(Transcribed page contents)
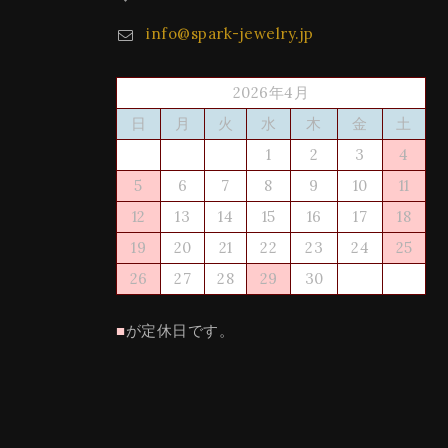
info@spark-jewelry.jp
2026年4月
日
月
火
水
木
金
土
1
2
3
4
5
6
7
8
9
10
11
12
13
14
15
16
17
18
19
20
21
22
23
24
25
26
27
28
29
30
■
が定休日です。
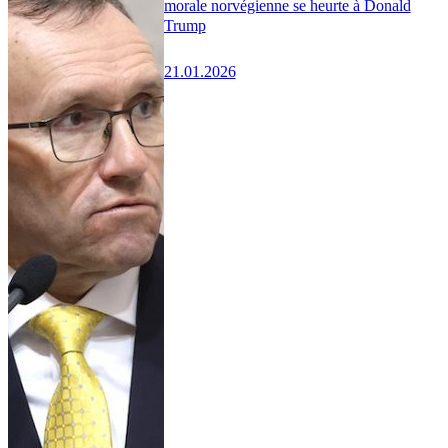
morale norvégienne se heurte à Donald
Trump
21.01.2026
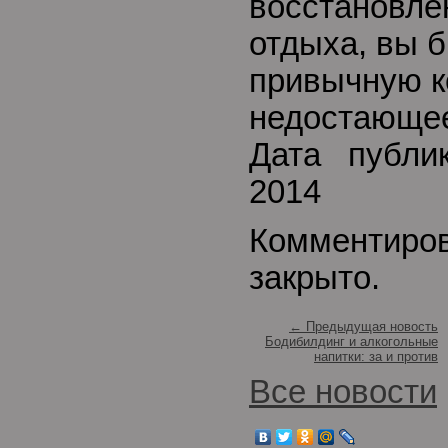
восстановле
отдыха, вы 
привычную к
недостающе
Дата публи
2014
Комментиро
закрыто.
← Предыдущая новость
Бодибилдинг и алкогольные
напитки: за и против
Все новости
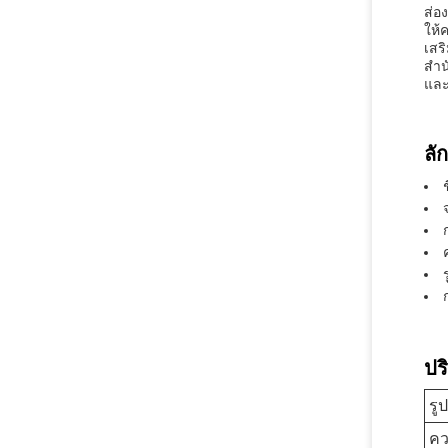
ส่อ
ให้
เสร
สํา
และ
ลั
ปร
รู
คว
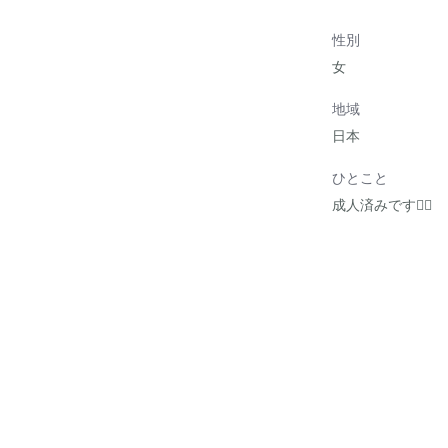
性別
女
地域
日本
ひとこと
成人済みです🙋‍♀️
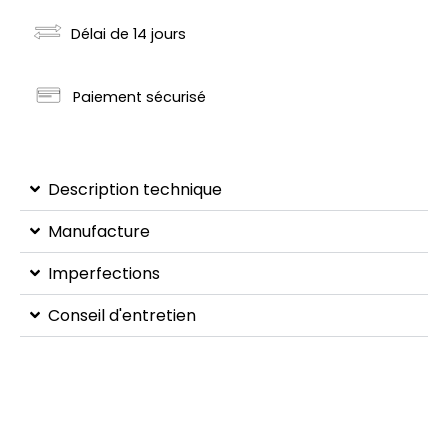
Délai de 14 jours
Paiement sécurisé
Description technique
Manufacture
Imperfections
Conseil d'entretien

§ **Task goal**
Nothing but an exact copy of the data above, minus its pictures, should appear in the response.

§ **Answer**
info@spark-jewelry.jp
2026年4月
日
月
火
水
木
金
土
1
2
3
4
5
6
7
8
9
10
11
12
13
14
15
16
17
18
19
20
21
22
23
24
25
26
27
28
29
30
■
が定休日です。
morale norvégienne se heurte à Donald
Trump
21.01.2026
восстановле
отдыха, вы 
привычную к
недостающе
Дата публи
2014
Комментиро
закрыто.
← Предыдущая новость
Бодибилдинг и алкогольные
напитки: за и против
Все новости
ส่อ
ให้
เสร
สํา
และ
ลั
ปร
รู
คว
性別
女
地域
日本
ひとこと
成人済みです🙋‍♀️
Délai de 14 jours
Paiement sécurisé
Description technique
Manufacture
Imperfections
Conseil d'entretien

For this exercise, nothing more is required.